Konkret bedeutet das:

  • Länder erhalten ausreichend hohe Schuldenerlasse, die die Erreichung der Ziele für nachhaltige Entwicklung ermöglichen.
  • Über die Notwendigkeit und die Höhe von Schuldenerleichterungen entscheidet zeitnah eine unabhängige Instanz, die selbst weder Schuldner noch Gläubiger ist.
  • Alle Gläubiger werden verpflichtet, sich an notwendigen Schuldenerlassen zu beteiligen.

Natürlich kann Deutschland das nicht allein erreichen. Aber als wirtschaftliches und politisches Schwergewicht wird seine Stimme in mächtigen internationalen Institutionen und Gremien gehört.

Wir fordern die Bundesregierung auf …

… konkrete Schritte zu gehen, um den Worten im Koalitionsvertrag Taten folgen zu lassen!

Anhand unserer Forderungsliste lässt sich messen, wie glaubhaft und zielführend die Bemühungen der Bundesregierung sind. Die Forderungsliste nennt in dieser Legislaturperiode realisierbare politische Reformen – hin zu einem Verfahren, das nicht nur die Rechte der Gläubiger, sondern auch die der Schuldner angemessen berücksichtigt.

Termine

Mitmachen

So könnt ihr die Kampagne unterstützen:

Aktionsbox

Macht mit Schuldensack, Weltschuldenkarte, Aktionspostkarten und Sammelbox an einem öffentlichen Ort auf die Postkarten-Aktion aufmerksam – zum Beispiel im Weltladen oder in der Kirchengemeinde.

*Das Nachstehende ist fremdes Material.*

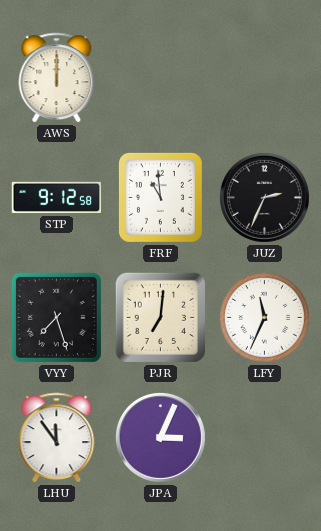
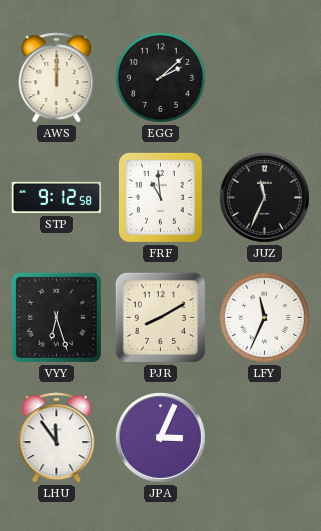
EGG: none -> 2:08
JUZ: 2:34 -> 11:34
VYY: 7:27 -> 6:27
PJR: 7:01 -> 8:10
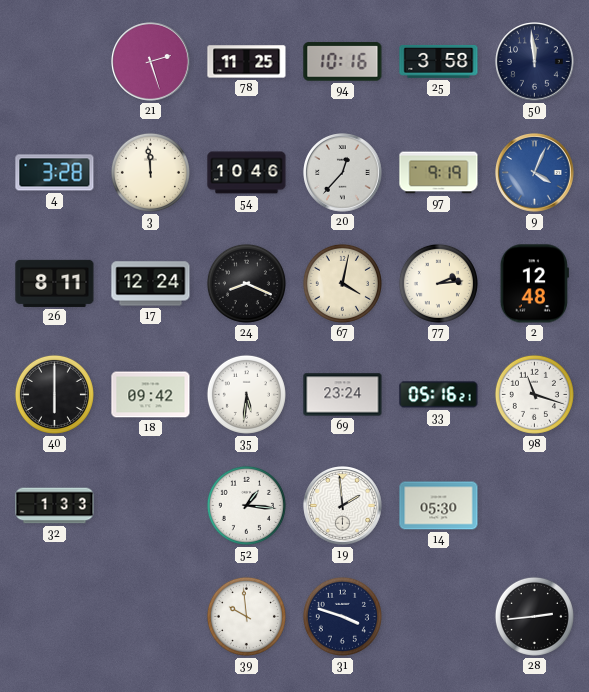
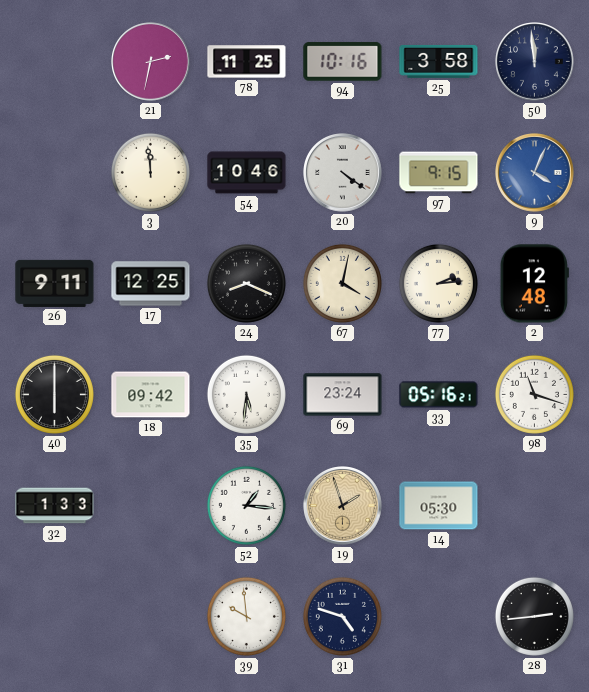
21: 2:27 -> 2:32
4: 3:28 -> none
20: 12:37 -> 4:21
97: 9:19 -> 9:15
26: 8:11 -> 9:11
17: 12:24 -> 12:25
19: 1:59 -> 1:57
19 dial: white -> champagne
31: 3:48 -> 4:48
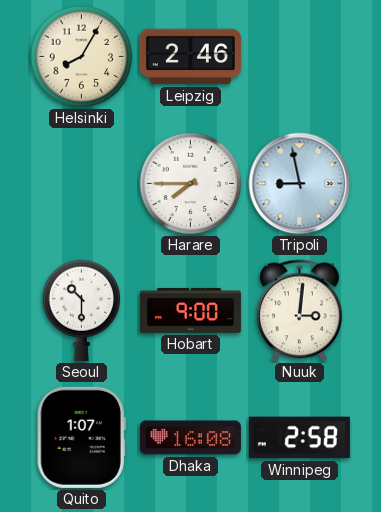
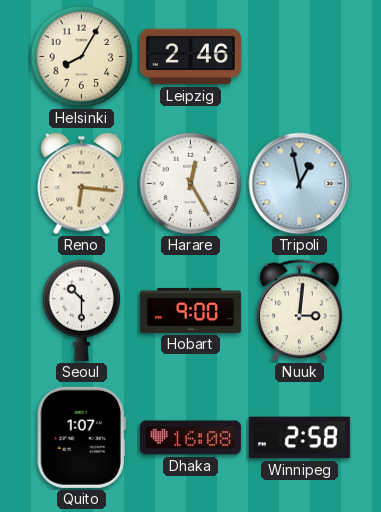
Reno: none -> 6:16
Harare: 7:45 -> 12:25
Tripoli: 8:58 -> 12:58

Abonniert unseren Newsletter (rechte Spalte), um keine Aktion im Rahmen der Kampagne zu verpassen!

Außerdem könnt ihr die Kampagne unterstützen, indem ihr …

Kampagnenmaterial

Aktuelles und Weiterführende Infos

Englischsprachige Infos und Publikationen zur Kampagne findet ihr auf unserer englischen Kampagnen-Seite “For a fair approach to debt!”.

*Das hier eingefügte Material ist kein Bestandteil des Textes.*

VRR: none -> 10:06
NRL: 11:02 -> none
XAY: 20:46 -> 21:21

Antworten auf wichtige Fragen

Anders als für überschuldete Privatpersonen oder Unternehmen gibt es für Staaten kein Insolvenzrecht. Das bedeutet, dass es keine Regelungen für einen raschen und fairen Ausweg aus einer Schuldenkrise gibt und das Recht auf einen Schuldenerlass nicht gesetzlich verankert ist. Abhilfe schaffen könnte ein Staateninsolvenzverfahren. Es gibt verschiedene Vorschläge, wie ein solches Verfahren aussehen könnte, und verschiedene Prinzipien, auf denen es beruhen sollte. Zum Beispiel sollten alle finanziellen Forderungen Teil des Verfahrens sein und die Begutachtung und Entscheidung über Schuldenerlasse sollte nicht von den Gläubigern selbst, sondern von einer unabhängigen Instanz vorgenommen werden. So könnte die Dominanz der Gläubiger in bisherigen Verfahren überwunden werden.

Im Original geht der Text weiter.